Of course, there are a variety of elements to look at. What is the small business crowd interested in and what will make your event spectacular?
Begin by doing this: What is the most important to your small business audience? Of course, if you will have multiple speakers you will hire multiple small business speakers to fill there roles.
- Entertainment – Funny and Enjoyable Speaker?
- Celebrity – Do people know the small business speaker and wish to have similar success?
- Training – Do you want someone that will teach valuable information to small business owners?
- Motivational – Do you want a motivational small business speaker to inspire people to reach their goals?
While every speaker wants to bring elements of all of these to the speech, you can be sure they do focus on one or two more than the others. Could you imagine a big name celebrity doing a training speech? So your first assessment might be to ask a small business speaker, if they have to pick one, which of those four best describes them.
Personally, I would answer that I do training and motivational speaking, depending on the audience. While I am fun as well, I am also passionate about giving people the tools to go back to the office and make big time changes in their income stream.
Next, you should write a list of Small Business Speaking Topics that you consider of interest to your audience. Then put these in order of interest, highest to lowest. You might even do a survey in advance to let your audience tell you what they will find most interesting.
Your list might look like this:
- Low Cost Marketing for Small Business
- Sales
- Branding
- Employee Management
- Health Care Costs
You then take your narrow list of up to 10 topics, and as you interview possible Small Business Speakers, you ask them to put them in the order of their expertise. They can simply mark off those topics they do not cover at all.
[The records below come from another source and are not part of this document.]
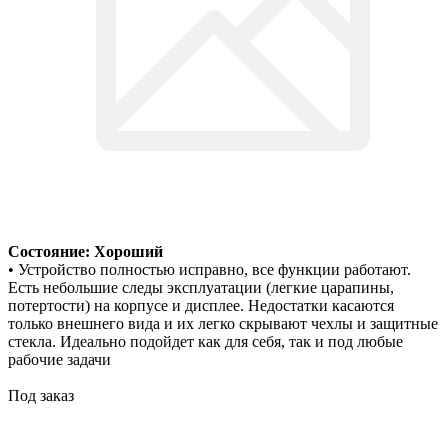
Состояние: Хороший
• Устройство полностью исправно, все функции работают.
Есть небольшие следы эксплуатации (легкие царапины,
потертости) на корпусе и дисплее. Недостатки касаются
только внешнего вида и их легко скрывают чехлы и защитные
стекла. Идеально подойдет как для себя, так и под любые
рабочие задачи
Под заказ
The reason you do this is that many speakers can adjust their presentation to fit many needs. For example, I speak on Business Blogging, Branding, Word of Mouth Marketing, Lead Generation and more. Fairly broad – but they are all inter-related. So if you are looking for a small business marketing speaker, I could fit the need in a variety of places, but you would want to know what is my strongest area.
Of course, you take these two sets on data and compare them to your need. Don’t pick the person you like the best of that you found by accident, let the numbers to the talking. Who best matches your goals.
Now before you hire the speaker, you do want to look at testimonials, experience, speaker cost, etc. There are still a lot of intangibles that must be considered – but if you go into the search with a clear idea of what you want, you are more likely to produce the event that you intended.